*** SOURCE MATERIAL

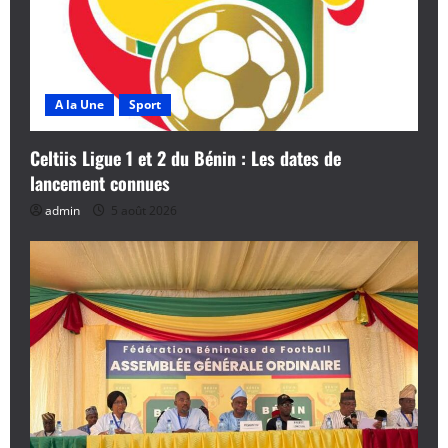
A la Une
Sport
Celtiis Ligue 1 et 2 du Bénin : Les dates de
lancement connues
admin
5 août 2026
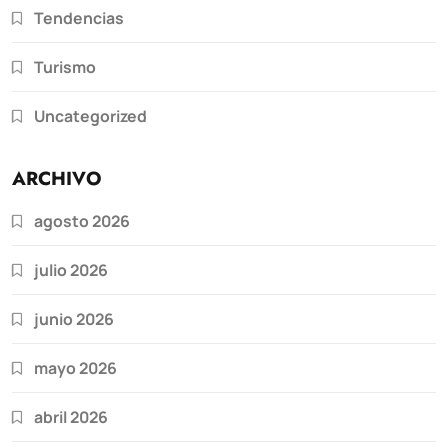
Tendencias
Turismo
Uncategorized
ARCHIVO
agosto 2026
julio 2026
junio 2026
mayo 2026
abril 2026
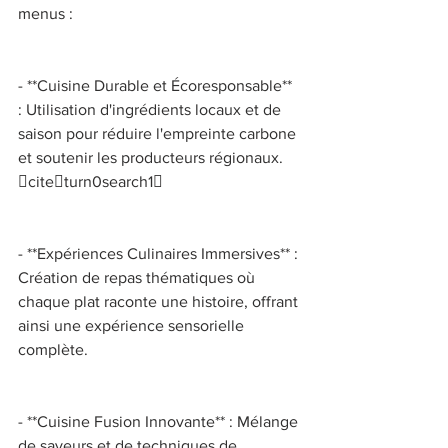
menus : 
- **Cuisine Durable et Écoresponsable** 
: Utilisation d'ingrédients locaux et de 
saison pour réduire l'empreinte carbone 
et soutenir les producteurs régionaux. 
citeturn0search1 
- **Expériences Culinaires Immersives** : 
Création de repas thématiques où 
chaque plat raconte une histoire, offrant 
ainsi une expérience sensorielle 
complète. 
- **Cuisine Fusion Innovante** : Mélange 
de saveurs et de techniques de 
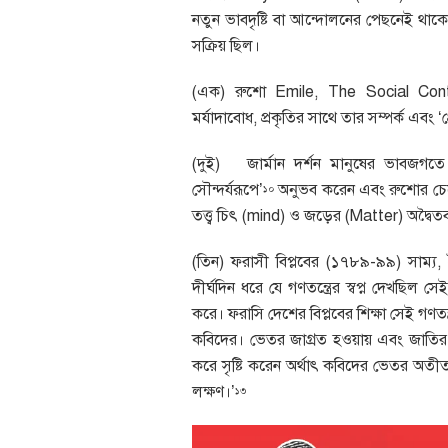
নতুন ভাবদৃষ্টি বা আন্দোলনের পেছনেই থ
সক্রিয় ছিল।
(এক) রুশো Emile, The Social Contr
মর্যাদাবোধ, প্রকৃতির সাথে তার সম্পর্ক এব
(দুই) জার্মান দর্শন মানুষের ভাবজগতে য
সৌন্দর্যরূপে’
অনুভব করেন এবং রুশোর চেয়ে উত
১০
তত্ত্ব চিৎ (mind) ও জড়ের (Matter) অদ্ব
(তিন) ফরাসী বিপ্লবের (১৭৮৯-৯৯) সাম্য, 
দীর্ঘদিন ধরে যে গণতন্ত্রের স্বপ্ন দেখছিল স
করে। ফরাসি দেশের বিপ্লবের শিক্ষা সেই গণত
কবিদের। ভেতর জাগ্রত হওয়ায় এবং জাতির
করে সৃষ্টি করেন অর্থাৎ কবিদের ভেতর অতীত
লক্ষণ।’
১৩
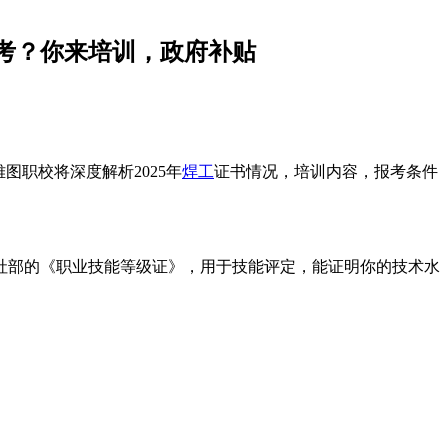
么考？你来培训，政府补贴
图职校将深度解析2025年
焊工
证书情况，培训内容，报考条件
社部的《职业技能等级证》，用于技能评定，能证明你的技术水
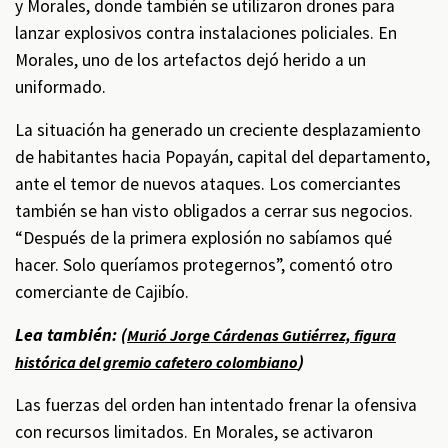
y Morales, donde también se utilizaron drones para
lanzar explosivos contra instalaciones policiales. En
Morales, uno de los artefactos dejó herido a un
uniformado.
La situación ha generado un creciente desplazamiento
de habitantes hacia Popayán, capital del departamento,
ante el temor de nuevos ataques. Los comerciantes
también se han visto obligados a cerrar sus negocios.
“Después de la primera explosión no sabíamos qué
hacer. Solo queríamos protegernos”, comentó otro
comerciante de Cajibío.
Lea también: (
Murió Jorge Cárdenas Gutiérrez, figura
)
histórica del gremio cafetero colombiano
Las fuerzas del orden han intentado frenar la ofensiva
con recursos limitados. En Morales, se activaron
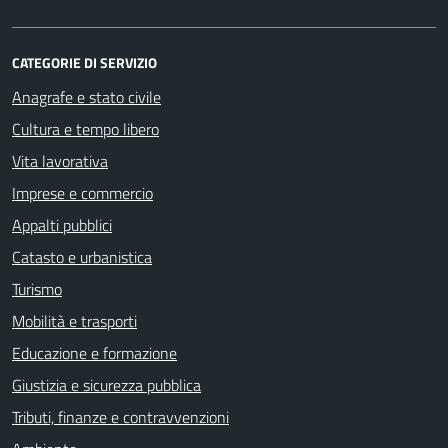
CATEGORIE DI SERVIZIO
Anagrafe e stato civile
Cultura e tempo libero
Vita lavorativa
Imprese e commercio
Appalti pubblici
Catasto e urbanistica
Turismo
Mobilità e trasporti
Educazione e formazione
Giustizia e sicurezza pubblica
Tributi, finanze e contravvenzioni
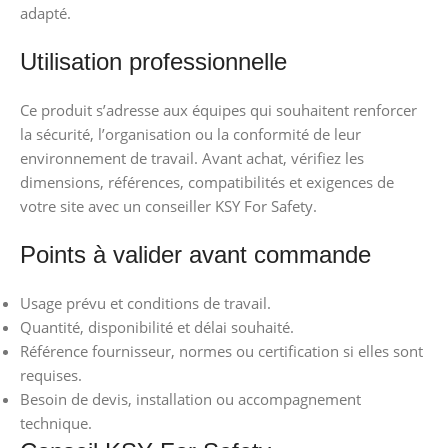
adapté.
Utilisation professionnelle
Ce produit s’adresse aux équipes qui souhaitent renforcer
la sécurité, l’organisation ou la conformité de leur
environnement de travail. Avant achat, vérifiez les
dimensions, références, compatibilités et exigences de
votre site avec un conseiller KSY For Safety.
Points à valider avant commande
Usage prévu et conditions de travail.
Quantité, disponibilité et délai souhaité.
Référence fournisseur, normes ou certification si elles sont
requises.
Besoin de devis, installation ou accompagnement
technique.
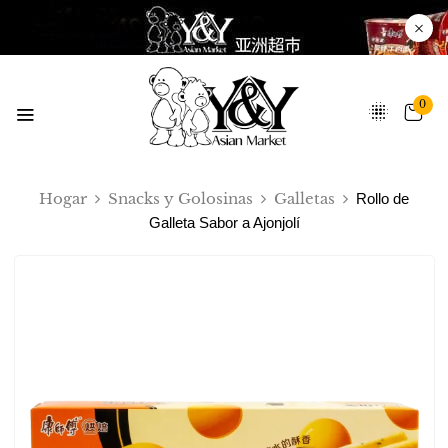
0
Hogar
Snacks y Golosinas
Galletas
Rollo de
Galleta Sabor a Ajonjolí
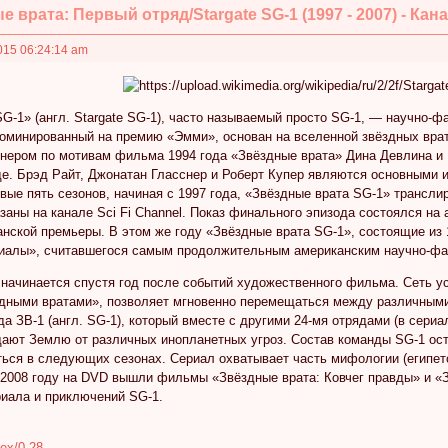
 врата: Первый отряд/Stargate SG-1 (1997 - 2007) - Ка
015 06:24:14 am
G-1» (англ. Stargate SG-1), часто называемый просто SG-1, — научно-ф
оминированный на премию «Эмми», основан на вселенной звёздных вра
нером по мотивам фильма 1994 года «Звёздные врата» Дина Девлина и
де. Брэд Райт, Джонатан Гласснер и Роберт Купер являются основными 
вые пять сезонов, начиная с 1997 года, «Звёздные врата SG-1» трансл
заны на канале Sci Fi Channel. Показ финального эпизода состоялся на 
нской премьеры. В этом же году «Звёздные врата SG-1», состоящие из 1
иалы», считавшегося самым продолжительным американским научно-фа
начинается спустя год после событий художественного фильма. Сеть ус
дными вратами», позволяет мгновенно перемещаться между различными
а ЗВ-1 (англ. SG-1), который вместе с другими 24-мя отрядами (в сери
щают Землю от различных инопланетных угроз. Состав команды SG-1 ост
ься в следующих сезонах. Сериал охватывает часть мифологии (египетс
 2008 году на DVD вышли фильмы «Звёздные врата: Ковчег правды» и «
иала и приключений SG-1.
dex/0-28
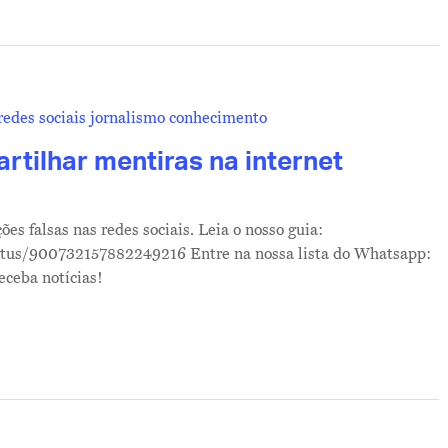
rtilhar mentiras na internet
es falsas nas redes sociais. Leia o nosso guia:
atus/900732157882249216 Entre na nossa lista do Whatsapp:
eceba notícias!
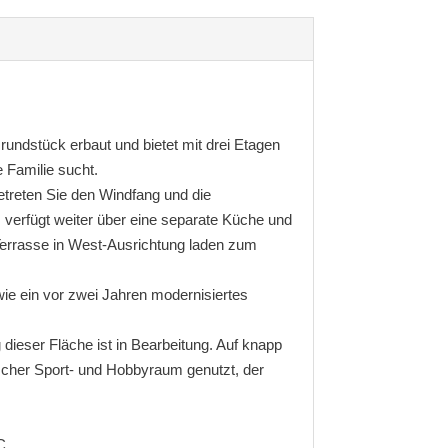
ndstück erbaut und bietet mit drei Etagen
e Familie sucht.
etreten Sie den Windfang und die
s verfügt weiter über eine separate Küche und
Terrasse in West-Ausrichtung laden zum
wie ein vor zwei Jahren modernisiertes
ieser Fläche ist in Bearbeitung. Auf knapp
scher Sport- und Hobbyraum genutzt, der
C .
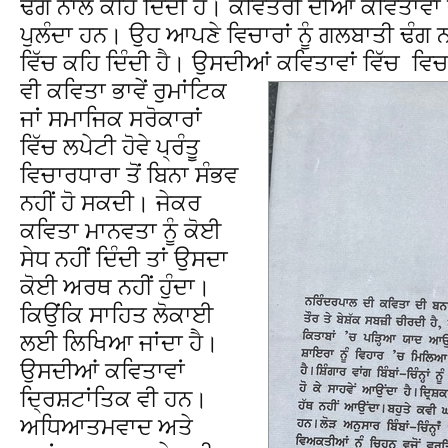
ਢੰਗ ਨਾਲ ਕਹਿ ਦਿੰਦੀ ਹੈ। ਕਵਿਤਰੀ ਦੀਆਂ ਕਵਿਤਾਵਾਂ 
ਪੁਲੰਦਾ ਹਨ। ਉਹ ਆਪਣੇ ਵਿਚਾਰਾਂ ਨੂੰ ਗਲਬਾਤੀ ਢੰਗ ਨ
ਵਿੱਚ ਕਹਿ ਦਿੰਦੀ ਹੈ। ਉਸਦੀਆਂ ਕਵਿਤਾਵਾਂ ਵਿੱਚ ਵਿਚਾ
ਵੀ ਕਵਿਤਾ ਭਾਵੇਂ ਰੁਮਾਂਟਿਕ
ਜਾਂ ਸਮਾਜਿਕ ਸਰੋਕਾਰਾਂ
ਵਿੱਚ ਲਪੇਟੀ ਹੋਵੇ ਪ੍ਰੰਤੂ
ਵਿਚਾਰਧਾਰਾ ਤੋਂ ਬਿਨਾ ਸੰਭਵ
ਨਹੀਂ ਹੋ ਸਕਦੀ। ਜੇਕਰ
ਕਵਿਤਾ ਮਾਨਵਤਾ ਨੂੰ ਕੋਈ
ਸੇਧ ਨਹੀਂ ਦਿੰਦੀ ਤਾਂ ਉਸਦਾ
ਕੋਈ ਅਰਥ ਨਹੀਂ ਹੁੰਦਾ।
ਕਿਉਂਕਿ ਸਾਹਿਤ ਲੋਕਾਈ
ਲਈ ਲਿਖਿਆ ਜਾਂਦਾ ਹੈ।
ਉਸਦੀਆਂ ਕਵਿਤਾਵਾਂ
ਦਿ੍ਰਸ਼ਟਾਂਤਿਕ ਵੀ ਹਨ।
ਅਧਿਆਤਮਵਾਦ ਅਤੇ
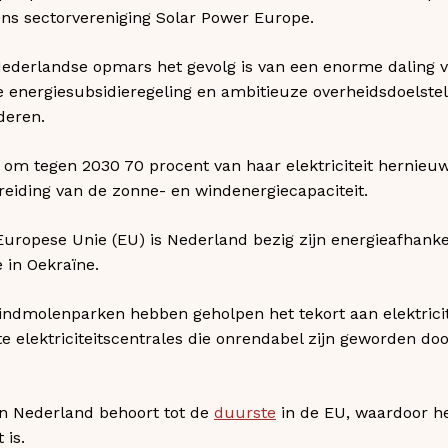
ens sectorvereniging Solar Power Europe.
Nederlandse opmars het gevolg is van een enorme daling v
e energiesubsidieregeling en ambitieuze overheidsdoelstel
deren.
r om tegen 2030 70 procent van haar elektriciteit hernie
reiding van de zonne- en windenergiecapaciteit.
Europese Unie (EU) is Nederland bezig zijn energieafhanke
 in Oekraïne.
dmolenparken hebben geholpen het tekort aan elektricitei
e elektriciteitscentrales die onrendabel zijn geworden do
n Nederland behoort tot de
duurste
in de EU, waardoor he
 is.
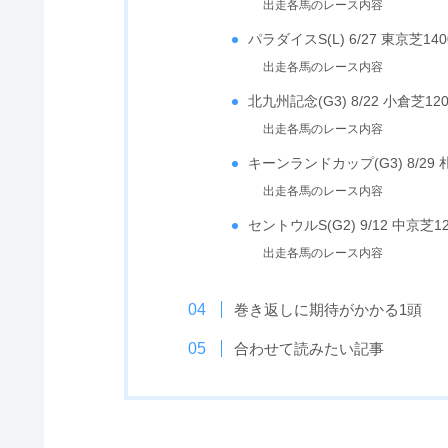
出走各馬のレース内容
パラダイスS(L) 6/27 東京芝140
出走各馬のレース内容
北九州記念(G3) 8/22 小倉芝12
出走各馬のレース内容
キーンランドカップ(G3) 8/29 
出走各馬のレース内容
セントウルS(G2) 9/12 中京芝12
出走各馬のレース内容
巻き返しに期待がかかる1頭
合わせて読みたい記事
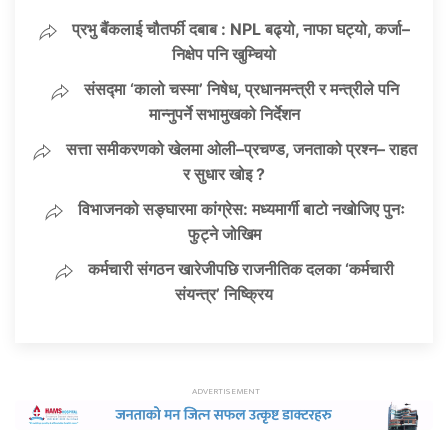
प्रभु बैंकलाई चौतर्फी दबाब : NPL बढ्यो, नाफा घट्यो, कर्जा–
निक्षेप पनि खुम्चियो
संसद्मा ‘कालो चस्मा’ निषेध, प्रधानमन्त्री र मन्त्रीले पनि
मान्नुपर्ने सभामुखको निर्देशन
सत्ता समीकरणको खेलमा ओली–प्रचण्ड, जनताको प्रश्न– राहत
र सुधार खोइ ?
विभाजनको सङ्घारमा कांग्रेस: मध्यमार्गी बाटो नखोजिए पुनः
फुट्ने जोखिम
कर्मचारी संगठन खारेजीपछि राजनीतिक दलका ‘कर्मचारी
संयन्त्र’ निष्क्रिय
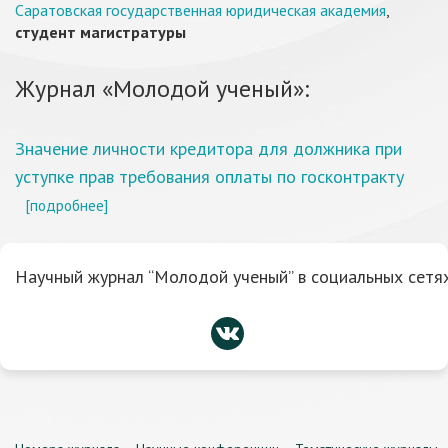
Саратовская государственная юридическая академия
,
студент магистратуры
Журнал «Молодой ученый»:
Значение личности кредитора для должника при
уступке прав требования оплаты по госконтракту
[подробнее]
Научный журнал “Молодой ученый” в социальных сетях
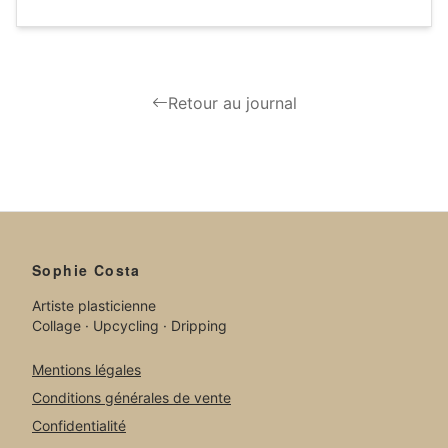
Retour au journal
Sophie Costa
Artiste plasticienne
Collage · Upcycling · Dripping
Mentions légales
Conditions générales de vente
Confidentialité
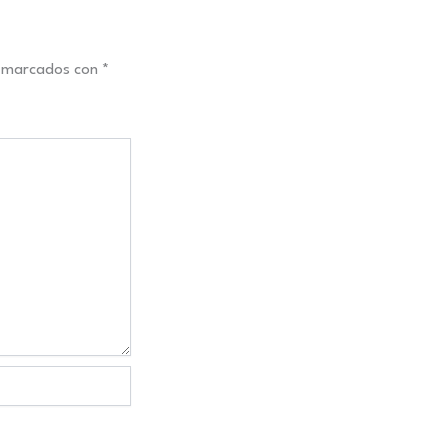
n marcados con
*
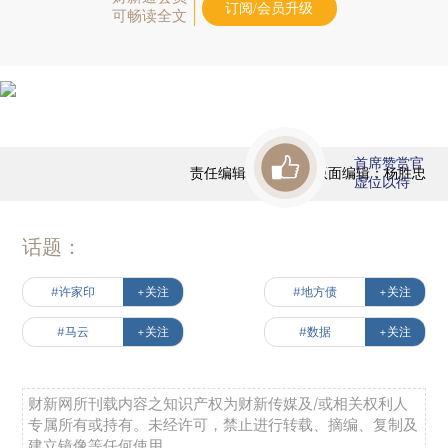
订阅/会员升级
可畅读全文
首席赞赏官
责任编辑：任蕙兰 | 版面编辑：杨胜忠
虚位以待
话题：
#许家印
+关注
#地方债
+关注
#马云
+关注
#数据
+关注
财新网所刊载内容之知识产权为财新传媒及/或相关权利人
专属所有或持有。未经许可，禁止进行转载、摘编、复制及
建立镜像等任何使用。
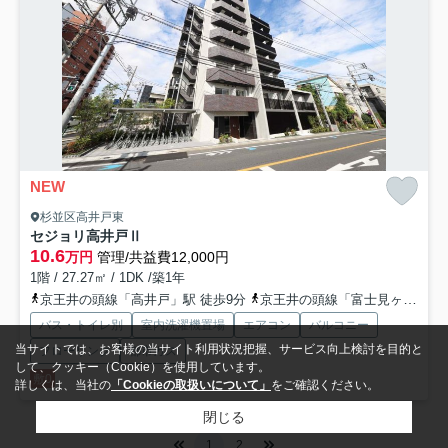
NEW
杉並区高井戸東
セジョリ高井戸Ⅱ
10.6
万円
管理/共益費12,000円
1階 / 27.27㎡ / 1DK /築1年
京王井の頭線「高井戸」駅 徒歩9分
京王井の頭線「富士見ヶ丘」駅 徒歩18分
バス・トイレ別
室内洗濯機置場
エアコン
バルコニー
当サイトでは、お客様の当サイト利用状況把握、サービス向上検討を目的と
フローリング
都市ガス
して、クッキー（Cookie）を使用しています。
敷0
詳しくは、当社の
「Cookieの取扱いについて」
をご確認ください。
閉じる
1
2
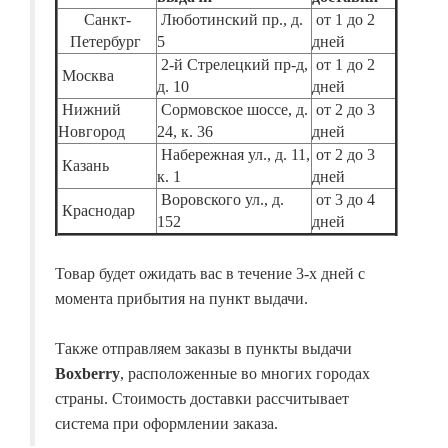
Санкт-
Люботинский пр., д.
от 1 до 2
Петербург
5
дней
2-й Стрелецкий пр-д,
от 1 до 2
Москва
д. 10
дней
Нижний
Сормовское шоссе, д.
от 2 до 3
Новгород
24, к. 36
дней
Набережная ул., д. 11,
от 2 до 3
Казань
к. 1
дней
Воровского ул., д.
от 3 до 4
Краснодар
152
дней
Товар будет ожидать вас в течение 3-х дней с
момента прибытия на пункт выдачи.
Также отправляем заказы в пункты выдачи
Boxberry
, расположенные во многих городах
страны. Стоимость доставки рассчитывает
система при оформлении заказа.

******

**DIRECTIONS FOR THIS TASK:** Only lines belong in the copy: transcribe those from the start of the data through the line that contains "comerciante de Cajibío.", and skip the pictures.

**PROBLEM SOLUTION:**
A la Une
Sport
Celtiis Ligue 1 et 2 du Bénin : Les dates de
lancement connues
admin
5 août 2026
Tendencias
Turismo
Uncategorized
ARCHIVO
agosto 2026
julio 2026
junio 2026
mayo 2026
abril 2026
menus : 
- **Cuisine Durable et Écoresponsable** 
: Utilisation d'ingrédients locaux et de 
saison pour réduire l'empreinte carbone 
et soutenir les producteurs régionaux. 
citeturn0search1 
- **Expériences Culinaires Immersives** : 
Création de repas thématiques où 
chaque plat raconte une histoire, offrant 
ainsi une expérience sensorielle 
complète. 
- **Cuisine Fusion Innovante** : Mélange 
de saveurs et de techniques de 
নতুন ভাবদৃষ্টি বা আন্দোলনের পেছনেই থ
সক্রিয় ছিল।
(এক) রুশো Emile, The Social Contr
মর্যাদাবোধ, প্রকৃতির সাথে তার সম্পর্ক এব
(দুই) জার্মান দর্শন মানুষের ভাবজগতে য
সৌন্দর্যরূপে’
অনুভব করেন এবং রুশোর চেয়ে উত
১০
তত্ত্ব চিৎ (mind) ও জড়ের (Matter) অদ্ব
(তিন) ফরাসী বিপ্লবের (১৭৮৯-৯৯) সাম্য, 
দীর্ঘদিন ধরে যে গণতন্ত্রের স্বপ্ন দেখছিল স
করে। ফরাসি দেশের বিপ্লবের শিক্ষা সেই গণত
কবিদের। ভেতর জাগ্রত হওয়ায় এবং জাতির
করে সৃষ্টি করেন অর্থাৎ কবিদের ভেতর অতীত
লক্ষণ।’
১৩
么考？你来培训，政府补贴
图职校将深度解析2025年
焊工
证书情况，培训内容，报考条件
社部的《职业技能等级证》，用于技能评定，能证明你的技术水
y Morales, donde también se utilizaron drones para
lanzar explosivos contra instalaciones policiales. En
Morales, uno de los artefactos dejó herido a un
uniformado.
La situación ha generado un creciente desplazamiento
de habitantes hacia Popayán, capital del departamento,
ante el temor de nuevos ataques. Los comerciantes
también se han visto obligados a cerrar sus negocios.
“Después de la primera explosión no sabíamos qué
hacer. Solo queríamos protegernos”, comentó otro
comerciante de Cajibío.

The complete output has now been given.